Édition « les Éditions de Minuit »

Lu dans le cadre du club de lecture de la médiathèque de Dinard.

 

Deuxième lecture réussie pour le club de cette année. Un livre qui se lit très vite mais qui ne s’oublie pas. L’auteur grâce à une écriture très sensible, raconte le destin d’un enfant appelé « M. » fils d’un soldat français et d’une femme allemande.

Ce n’est pas lui qui nous raconte cette histoire mais le petit fils du soldat français : Malcusi époux d’une femme de 86 ans, Imma. Il apprend le jour de l’enterrement de ce patriarche au caractère peu commode l’existence de cet enfant. Il va partir à la recherche de ses souvenirs et des souvenirs des siens. Imma ne veut pas entendre parler de cette histoire et exige de son petit-fils qu’il cesse cette recherche.
Peu à peu le voile qui cache ce secret de famille se déchire et la vérité à la fois simple et tragique va apparaître.

J’ai appris qu’il y a eu beaucoup d’enfants ayant un père français en Allemagne et tous auraient bien voulu retrouver leur père qui, pour la plus part, ont fui à toute jambe leurs responsabilités.

Parlons du style : d’abord ce que j’aime moins, je n’arrive pas à comprendre le pourquoi de l’absence de majuscule au début des paragraphes. Je ne comprends pas pourquoi non plus le personnage de l’enfant est appelé « M. », j’ai quelques hypothèses mais pas de réponse. De la même façon la femme dont il est en train de se séparer s’appelle aussi « A ».

Mais ce n’est rien par rapport à mon plaisir de lecture, on sent à quel point la révélation de l’existence de cet enfant a transformé la vie du narrateur. Le récit de l’oncle âgé qui a reçu « l’enfant dans le taxi » est bouleversant. Peu à peu, le portrait du grand-père Malcusi s’enrichit mais pas à son avantage ! Je trouve très fort de démarrer le récit avec un personnage positif et de finir avec un homme si peu sympathique ! D’ailleurs sa propre femme revit après son décès : cette veuve très joyeuse fait tout ce qu’elle n’avait pas pu faire du temps de son mariage : apprendre à nager et voyager dans des endroits les plus pittoresques.

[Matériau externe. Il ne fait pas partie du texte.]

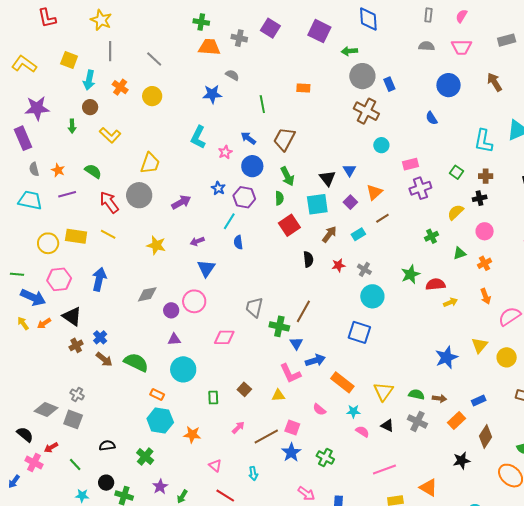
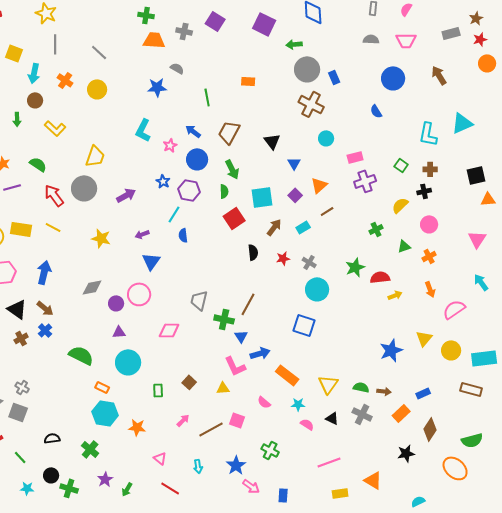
black triangle: (327, 178) -> (272, 141), moved
brown arrow: (104, 359) -> (45, 308), moved
blue star: (291, 452) -> (236, 465), moved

Le narrateur, qui est écrivain, est sans doute plus sensible aux malheurs de « M » qu’il est lui-même en pleine séparation avec la mère de ses deux enfants. Les salons du livre auxquels il participe ne suffiront pas à lui remonter le moral.

Un beau roman bien servi par une écriture à laquelle j’ai été très sensible, malgré quelques partis-pris de style que je ne comprends pas.

 

 

Citations

Le début.

 Ce matin-là, elle aide son père à fendre le bois dans la cour. Il a neigé toute la nuit, le sol est blanc, maculé de boue aux endroits qu’ils piétinent. Depuis une heure elle lui présente l’une après l’autre les bûches, ramasse chaque fois le coin dans la neige pour le replacer à l’aplomb d’un nouveau rondin, le buste penché en avant le bras crédit dans l’attente du coup de masse.

Ne pas faire de vagues.

 À l’éternel impératifs de « ne pas faire de vagues » : quelque chose comme un ordre supérieur aux allures de glacis, chape de silence devenue invisible à force d’habitude, d’autant plus puissante que paisible, sans aspérité, sans prise, puisque tous les secrets sont faits de cette pâte innocente, habillée des meilleures intentions, parée de souci du prochain : si je ne t’ai rien dit c’était pour ton bien. Puisque depuis toujours dans l’ordre des familles le crime c’est de vous parler, jamais de se taire.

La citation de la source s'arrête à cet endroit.